UMKM Jawa Tengah Diakui Pasar Internasional

0
252

image

SEMARANG – Kamar Dagang dan Industri (Kadin) Jawa Tengah menyatakan sejumlah produk usaha mikro, kecil, dan menengah (UMKM) Jawa Tengah telah diakui oleh pasar internasional.

“Di Jawa Tengah banyak terdapat UMKM yang inovatif, kreatif dan mandiri,” kata Ketua Kadin Jawa Tengah Kukrit Suryo Wicaksono pada acara Musyawarah Provinsi VI Kadin Jawa Tengah di MG Setos Hotel Semarang, Senin.
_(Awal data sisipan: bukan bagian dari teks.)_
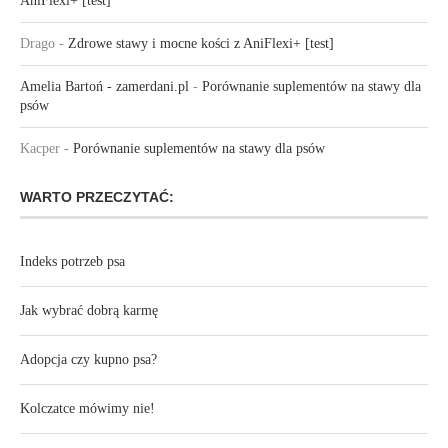
AniFlexi+ [test]
Drago
-
Zdrowe stawy i mocne kości z AniFlexi+ [test]
Amelia Bartoń - zamerdani.pl
-
Porównanie suplementów na stawy dla
psów
Kacper
-
Porównanie suplementów na stawy dla psów
WARTO PRZECZYTAĆ:
Indeks potrzeb psa
Jak wybrać dobrą karmę
Adopcja czy kupno psa?
Kolczatce mówimy nie!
Beberapa produk UMKM dari Jawa Tengah yang sudah memiliki nama hingga tingkat pasar internasional di antaranya produk percetakan, karoseri, dan rokok. Selain itu, ada pula produk makanan, pernak-pernik kerajinan tangan, mebel, dan tekstil.

Untuk terus memperluas pasar produk dari UMKM, Kadin saat ini sudah memiliki program gateasean.com yang bekerja sama dengan Kadin Singapura. “Pada gateasean.com ini produk-produk para pelaku UMKM dapat dijual, pasarnya tidak hanya di dalam negeri tetapi juga untuk kawasan ASEAN,” katanya.

Pada kesempatan tersebut, pihaknya mengimbau kepada para pelaku UMKM di Jawa Tengah agar tidak perlu khawatir dalam menghadapi pelaksanaan Masyarakat Ekonomi ASEAN (MEA). “Support dari pihak terkait sangat luar biasa, mulai dari instansi Pemerintah, asosiasi, hingga perbankan,” katanya.

Terkait dukungan tersebut, pihaknya juga mengapreasiasi adanya upaya sinergitas dari Pemerintah terkait pertumbuhan UMKM di Jawa Tengah. “Salah satunya adalah kami selalu dilibatkan dalam proses pengambilan keputusan yang berkaitan dengan pertumbuhan ekonomi,” katanya.

Sementara itu, pada Musprov yang kembali mencalonkan Kukrit sebagai ketua Kadin masa jabatan 2016-2021 tersebut juga dilakukan penandatanganan nota kesepahaman dengan sejumlah asosiasi di Jawa Tengah.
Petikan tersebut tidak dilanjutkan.